Dave Eggers’ newest novel The Circle is his best since What is the What. I left his last novel, A Hologram for the King on a plane. The only other thing he’s done that got me going was A Heartbreaking Work of Staggering Genius. Admitting to liking any of his work is considered extremely gauche by lots of people—most of my friends’ faces go sour at the mention of his name. His prose is obvious and aiming for a broad, mainstream audience, but so what? Eggers’ writing is fluid and efficient, and without any of the PC bullshit that makes most writers or artists heavily involved in “activism” so nauseating. He gets slagged for unabashed sentimentality, but he’s still deeply suspicious of our motives, short-sightedness, arrogance, and of our culture, stuck on orgasm, unable to bear discomfort for even a moment.

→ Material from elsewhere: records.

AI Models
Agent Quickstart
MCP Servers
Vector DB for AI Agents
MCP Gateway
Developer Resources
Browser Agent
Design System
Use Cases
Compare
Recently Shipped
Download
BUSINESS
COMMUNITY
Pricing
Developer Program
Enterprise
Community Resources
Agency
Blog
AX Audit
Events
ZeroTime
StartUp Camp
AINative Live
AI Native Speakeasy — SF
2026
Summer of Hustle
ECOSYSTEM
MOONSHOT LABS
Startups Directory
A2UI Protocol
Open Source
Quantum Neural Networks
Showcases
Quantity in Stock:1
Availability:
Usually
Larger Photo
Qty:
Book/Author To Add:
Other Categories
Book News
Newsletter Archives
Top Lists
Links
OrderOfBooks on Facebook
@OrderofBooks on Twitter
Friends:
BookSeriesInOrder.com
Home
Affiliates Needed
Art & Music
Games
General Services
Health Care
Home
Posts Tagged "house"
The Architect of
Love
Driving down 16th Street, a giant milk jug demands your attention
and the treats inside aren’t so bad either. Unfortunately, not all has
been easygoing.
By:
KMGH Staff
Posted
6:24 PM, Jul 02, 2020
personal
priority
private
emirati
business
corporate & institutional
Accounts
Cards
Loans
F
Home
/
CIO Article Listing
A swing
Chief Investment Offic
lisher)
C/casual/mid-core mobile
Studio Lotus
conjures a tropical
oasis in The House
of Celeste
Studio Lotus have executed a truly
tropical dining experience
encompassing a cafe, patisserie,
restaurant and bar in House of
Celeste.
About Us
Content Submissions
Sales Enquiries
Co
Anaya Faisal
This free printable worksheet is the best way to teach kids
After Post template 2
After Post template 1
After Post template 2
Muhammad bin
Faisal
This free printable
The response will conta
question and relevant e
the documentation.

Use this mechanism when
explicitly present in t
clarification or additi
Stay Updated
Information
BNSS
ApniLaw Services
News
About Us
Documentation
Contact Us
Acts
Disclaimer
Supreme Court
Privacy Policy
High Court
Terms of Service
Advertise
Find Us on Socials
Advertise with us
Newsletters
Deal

That’s what The Circle is about: the neurosis of a constantly annotated and documented life, how we try to expose and catalogue the alchemy that is our personalities into numbers, charts, and list serves.

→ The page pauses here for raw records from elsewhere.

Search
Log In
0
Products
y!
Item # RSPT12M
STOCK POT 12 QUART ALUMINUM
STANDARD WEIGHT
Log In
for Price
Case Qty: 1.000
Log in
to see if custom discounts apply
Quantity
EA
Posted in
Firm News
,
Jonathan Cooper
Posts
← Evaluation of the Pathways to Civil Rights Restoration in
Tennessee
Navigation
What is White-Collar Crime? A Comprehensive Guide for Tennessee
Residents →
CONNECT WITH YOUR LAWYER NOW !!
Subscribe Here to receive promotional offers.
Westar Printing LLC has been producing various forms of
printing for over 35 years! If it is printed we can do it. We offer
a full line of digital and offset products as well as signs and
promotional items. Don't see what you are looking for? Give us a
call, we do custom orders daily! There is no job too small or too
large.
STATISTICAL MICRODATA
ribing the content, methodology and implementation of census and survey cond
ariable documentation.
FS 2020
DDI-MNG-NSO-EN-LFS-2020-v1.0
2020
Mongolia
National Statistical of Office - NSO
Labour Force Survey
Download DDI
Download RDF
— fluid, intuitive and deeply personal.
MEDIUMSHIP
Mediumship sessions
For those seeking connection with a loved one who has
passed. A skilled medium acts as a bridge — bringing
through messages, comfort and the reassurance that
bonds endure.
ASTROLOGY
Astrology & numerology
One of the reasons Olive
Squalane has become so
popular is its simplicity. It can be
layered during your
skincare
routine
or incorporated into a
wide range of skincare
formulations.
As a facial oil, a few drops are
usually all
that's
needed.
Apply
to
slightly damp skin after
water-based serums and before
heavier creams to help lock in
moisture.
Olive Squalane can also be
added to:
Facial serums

In a parallel universe, a conglomerate called the Circle is in the process of taking over, controlling, and perfecting every aspect of human life. We follow Mae, a young woman dying to get out of her dead-end job in a “nowhere town” and join the center of the universe, the most important and powerful company in the world, assisted by her friend Annie, a higher-up at the company. Their mission is “Completion”—with the advent of SeeChange cameras (high definition, easily mounted cost nothing, weigh nothing, big as lollipops, infinitely flexible and adjustable) and “transparency,” where at first politicians volunteer to wear cameras and audio feeds and live their lives publicly, receiving thousands upon thousands of views, messages, zings (tweets), and effluvia every waking second, too much to tend to in a sane world, but the Wise Men of the Circle want everything everywhere to be documented and known. When a wet-nosed beta-male named Francis records a sexual encounter with Mae on his phone, unbeknownst to her, he scoffs at deleting such an “important and rare” event for him. She begs him to delete it, incredulous that he would record such a meager 10-second handjob without her knowing and then have it available to everyone.

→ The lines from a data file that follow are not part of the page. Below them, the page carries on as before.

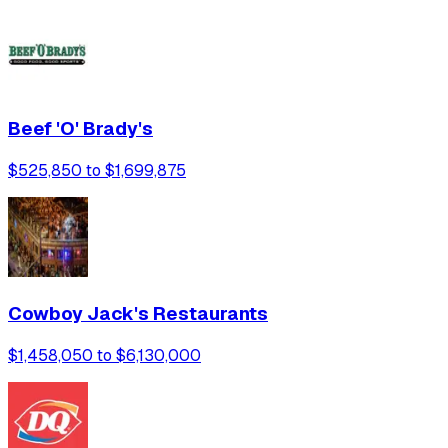
Beef 'O' Brady's
$525,850 to $1,699,875
Cowboy Jack's Restaurants
$1,458,050 to $6,130,000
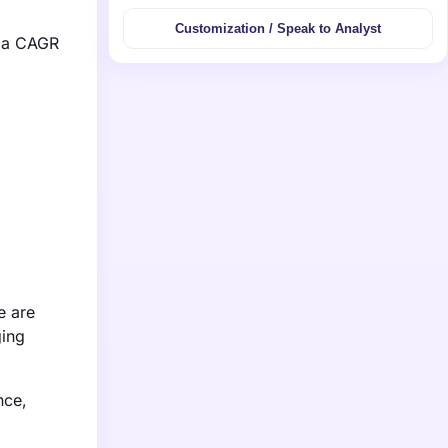
Customization / Speak to Analyst
g a CAGR
e are
ging
nce,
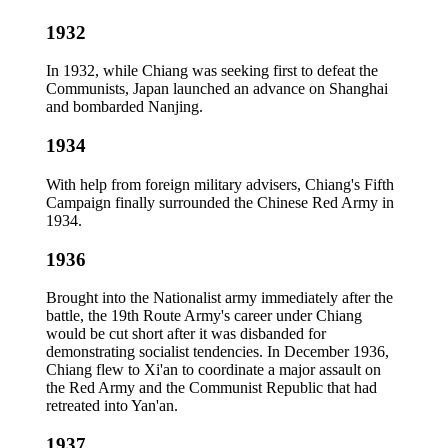
1932
In 1932, while Chiang was seeking first to defeat the
Communists, Japan launched an advance on Shanghai
and bombarded Nanjing.
1934
With help from foreign military advisers, Chiang's Fifth
Campaign finally surrounded the Chinese Red Army in
1934.
1936
Brought into the Nationalist army immediately after the
battle, the 19th Route Army's career under Chiang
would be cut short after it was disbanded for
demonstrating socialist tendencies. In December 1936,
Chiang flew to Xi'an to coordinate a major assault on
the Red Army and the Communist Republic that had
retreated into Yan'an.
1937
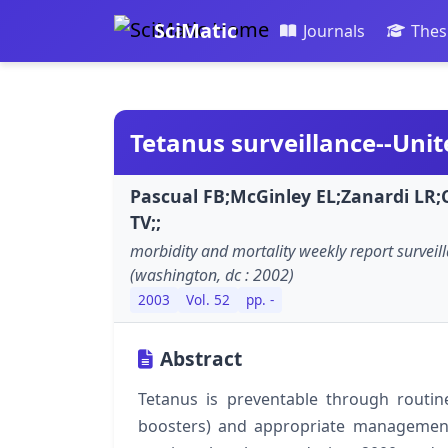
SciMatic
Journals
Thes
Tetanus surveillance--Unit
Pascual FB;McGinley EL;Zanardi L
TV;;
morbidity and mortality weekly report survei
(washington, dc : 2002)
2003
Vol. 52
pp. -
Abstract
Tetanus is preventable through routine
boosters) and appropriate management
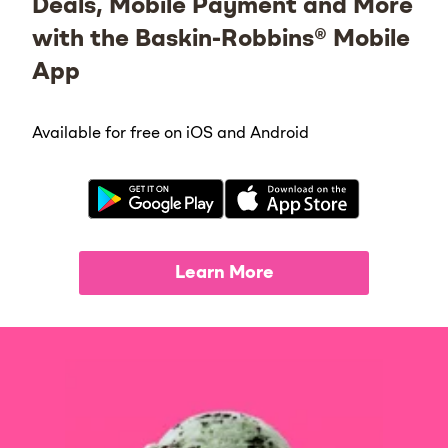
Deals, Mobile Payment and More
with the Baskin-Robbins® Mobile
App
Available for free on iOS and Android
Learn More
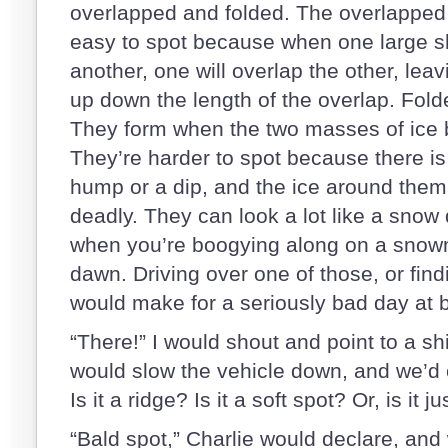
overlapped and folded. The overlapped 
easy to spot because when one large s
another, one will overlap the other, leav
up down the length of the overlap. Fold
They form when the two masses of ice b
They’re harder to spot because there is n
hump or a dip, and the ice around them 
deadly. They can look a lot like a snow 
when you’re boogying along on a snowmo
dawn. Driving over one of those, or find
would make for a seriously bad day at b
“There!” I would shout and point to a sh
would slow the vehicle down, and we’d 
Is it a ridge? Is it a soft spot? Or, is it 
“Bald spot,” Charlie would declare, and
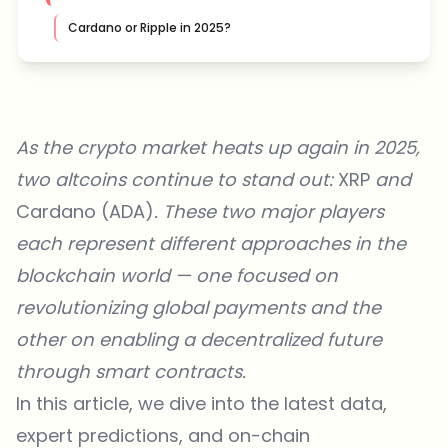
Cardano or Ripple in 2025?
As the crypto market heats up again in 2025,
two altcoins continue to stand out:
XRP
and
Cardano (ADA)
. These two major players
each represent different approaches in the
blockchain world — one focused on
revolutionizing global payments and the
other on enabling a decentralized future
through smart contracts.
In this article, we dive into the latest data,
expert predictions, and on-chain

The way the people in this universe interact online and view privacy is jarring, disturbing, and truly scary. The specifics of Mae’s job at Customer Experience are never detailed. What Eggers highlights is the sheer volume of queries, messages, and an absurdly insecure tendency of people to panic or take it personally when they’re not written back to or acknowledged within half a dozen heartbeats. After Mae herself goes transparent, she’s a global star, known intimately and observed by millions of people every day, tasked to walk around the Circle’s campus and talk like a tour guide to herself, getting thousands of zings and messages of encouragement per hour. Her ego balloons. She has to say ridiculous things like “I want to thank all the watchers who sent frowns to the government there” when explaining a Chinese sculpture. “We’ve sent over 180 million frowns from the U.S. alone, and you can bet that has an effect on the regime.” Annie, her close friend and a guardian angel for most of the book, suddenly morphs into a “fucking debutante” in Mae’s head as needles of doubt shoot into and expand inside of her otherwise flawless, curated, and observed existence. Walking through a city as cosmopolitan as San Francisco becomes a “Third World experience,” with all its “homeless people, attendant and assaulting smells, machines that didn’t work.”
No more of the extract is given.